Tre donne dalle incredibili virtù e qualità, i cui destini si intrecciano nel tempo mirabilmente: Caterina d’Alessandria, Ipazia e Giovanna d’Arco. Cos’hanno in comune? Cosa le lega così profondamente? Ripercorriamo insieme le loro vicende.
Caterina era una giovane di bell’aspetto e viva intelligenza, così affascinante che Massimino, governatore di Siria e d’Egitto, appena giunto ad Alessandria nel 305 d.C., se ne innamorò perdutamente e la chiese in sposa. Massimino, però, era pagano e Caterina una fervente cristiana. Questo la portò a rifiutare i suoi corteggiamenti più e più volte. Anche quando le inviò in ambasciata i cinque filosofi più illustri del tempo, nel tentativo di convertirla al paganesimo. Massimino non aveva fatto i conti con l’eloquio fluente e carismatico di Caterina, che finì per convertire alla nuova religione tutti e cinque i filosofi pagani!
Il governatore, a quel punto, andò su tutte le furie: condannò al rogo i filosofi e fece murare viva Caterina in una prigione. Ma le fonti agiografiche parlano di un miracolo: una colomba ogni giorno portava il cibo alla giovane, impedendo che morisse di fame. Massimino, allora, cambiò pena: decretò che Caterina venisse straziata da una ruota dentata. Anche in questo caso avvenne un miracolo: la ruota si ruppe e molte furono le conversioni che seguirono. Alla fine, la giovane fu decapitata. Secondo la tradizione, dal suo collo sgorgò latte e degli angeli trasportarono il suo corpo sul monte Sinai.
Caterina fu impeccabile in vita e si sacrificò come martire per difendere il Cristianesimo, tanto che divenne santa. Molti repertori parlano di una sua sospensione dal martirologio tra il 1962 e il 2002, periodo in cui la Chiesa si riservò di effettuare alcune indagini e revisioni sulla vita dei santi e la loro effettiva esistenza. Tuttavia, le fonti non si esprimono in modo univoco su questa sua temporanea esclusione dal novero dei santi.
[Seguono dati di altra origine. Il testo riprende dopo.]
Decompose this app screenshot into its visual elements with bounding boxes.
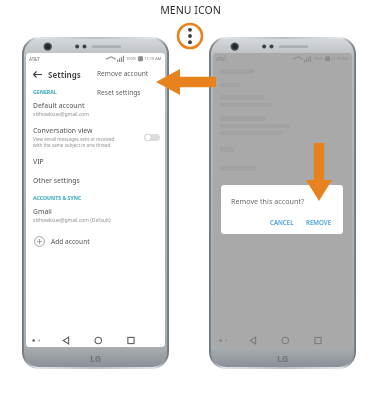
button[interactable]: CANCEL [266,215,298,229]
staticText: AT&T [216,56,227,62]
staticText: Other settings [33,176,80,185]
staticText: 100% [313,56,324,61]
button[interactable]: Conversation view [26,122,165,152]
staticText: MENU ICON [160,3,221,17]
staticText: GENERAL [33,88,57,95]
staticText: Conversation view [33,126,93,135]
button[interactable]: Add account [26,231,165,251]
button[interactable]: Remove account [90,64,164,83]
staticText: CANCEL [270,218,294,226]
staticText: Gmail [33,207,52,216]
button[interactable]: VIP [26,152,165,171]
staticText: View email messages sent or received wit… [33,136,115,148]
button[interactable]: Back [31,68,44,81]
staticText: ACCOUNTS & SYNC [33,194,82,201]
staticText: AT&T [29,56,40,62]
staticText: VIP [33,157,44,166]
staticText: Settings [48,69,81,80]
staticText: Add account [51,237,90,246]
staticText: stthowksue@gmail.com [33,111,89,118]
staticText: Default account [33,101,85,110]
staticText: Remove account [97,69,149,78]
staticText: 11:10 AM [331,56,349,61]
button[interactable] [144,133,160,142]
button[interactable]: Menu icon [176,22,204,50]
staticText: LG [277,352,289,364]
button[interactable]: Gmail [26,204,165,228]
button[interactable]: Default account [26,98,165,122]
staticText: 100% [126,56,137,61]
staticText: LG [90,352,102,364]
staticText: 11:10 AM [144,56,162,61]
staticText: REMOVE [306,218,332,226]
button[interactable]: REMOVE [302,215,336,229]
button[interactable]: Other settings [26,171,165,190]
staticText: Reset settings [97,88,141,97]
staticText: Remove this account? [231,196,305,206]
staticText: stthowksue@gmail.com (Default) [33,217,111,224]
button[interactable]: Reset settings [90,83,164,102]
Si è detto del suo eloquio, della sua capacità di persuasione in fatto di religione e filosofia, della sua abilità nel perorare la propria causa e confutare le tesi opposte. Queste qualità, benchè messe al servizio del Cristianesimo, ricordano da vicino quelle di un’altra donna di Alessandria: Ipazia. Ritenuta pericolosissima dalla Chiesa, in quanto grande filosofa, matematica e astronoma pagana. Eccellente studiosa, teneva lezioni pubbliche ed era una maestra rinomata. Affascinante, avvenente e dotata di una fluente dialettica, Ipazia riusciva spesso ad avere la meglio nelle dispute religiose con i Cristiani. E per questo fu lapidata nel 415 da alcuni monaci. Impossibile non notare le potenti analogie tra le due figure femminili, benché speculari tra loro.
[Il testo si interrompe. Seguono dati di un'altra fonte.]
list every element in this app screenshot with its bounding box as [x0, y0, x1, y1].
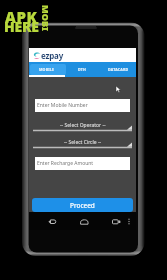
staticText: DTH: [78, 67, 86, 72]
staticText: APK: [5, 7, 38, 27]
button[interactable]: MOBILE: [29, 62, 64, 77]
button[interactable]: Proceed: [32, 198, 133, 212]
button[interactable]: Enter Recharge Amount: [35, 157, 130, 170]
staticText: MOBILE: [39, 67, 55, 72]
button[interactable]: -- Select Circle --: [33, 134, 132, 150]
staticText: Proceed: [70, 201, 95, 210]
staticText: DATACARD: [108, 67, 129, 72]
staticText: HERE: [4, 17, 39, 36]
button[interactable]: DTH: [64, 62, 100, 77]
staticText: -- Select Operator --: [60, 122, 106, 129]
staticText: -- Select Circle --: [64, 139, 102, 146]
staticText: Enter Recharge Amount: [37, 160, 94, 167]
button[interactable]: More options: [123, 212, 135, 230]
button[interactable]: Enter Mobile Number: [35, 99, 130, 112]
button[interactable]: Back: [39, 212, 65, 230]
button[interactable]: -- Select Operator --: [33, 117, 132, 133]
staticText: Enter Mobile Number: [37, 102, 88, 109]
staticText: ezpay: [41, 50, 64, 61]
button[interactable]: Home: [71, 212, 97, 230]
button[interactable]: DATACARD: [100, 62, 136, 77]
staticText: MOBI: [40, 5, 52, 31]
button[interactable]: Recent apps: [103, 212, 129, 230]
Caterina si ricollega, poi, ad un’altra figura femminile: fu proprio lei ad apparire a Giovanna d’Arco, altro personaggio ritenuto controverso dalla Chiesa, accanto a Santa Margherita e all’Arcangelo Michele per svelarle la sua missione: porsi alla testa di un’armata e condurre le truppe francesi a liberare Orléans dagli inglesi. Un’altra giovane donna che, grazie alle sue abilità di eloquio e alla sua presenza carismatica, è riuscita a persuadere il re Carlo VII, ridare entusiasmo all’esercito e guidarlo verso la vittoria. E fu nella chiesa a dedicata a santa Caterina d’Alessandria, nella città di Turenna, che Giovanna d’Arco fece benedire la propria spada prima di scendere in battaglia. Ma una donna con tanto potere non poteva mantenere il successo a lungo. Vista con diffidenza, fu lasciata sola, poi catturata dai nemici e tradotta di fronte a un tribunale di ecclesiastici. Qui fu torturata e sottoposta a estenuanti interrogatori. La Chiesa non ebbe dubbi: Giovanna era un’eretica e come tale andava andava condannata al rogo. Fu così che, dopo aver portato gloria alla Francia, fu uccisa nel 1431. La sua vicenda, però, non si concluse così. La Chiesa tornò a riflettere sulla sua figura e decise di riabilitarla. Nel 1909 fu beatificata da papa san Pio X e nel 1920 canonizzata come santa dal futuro papa Benedetto XV.
Insomma, tre figure femminili troppo forti, troppo attive, troppo talentuose. E proprio per questo ritenute pericolose. Ucciderle, sacrificarle, martirizzarle è stata ritenuta l’unica soluzione per soffocarne la voce. Ma, in fondo, è servito a cancellarne la memoria?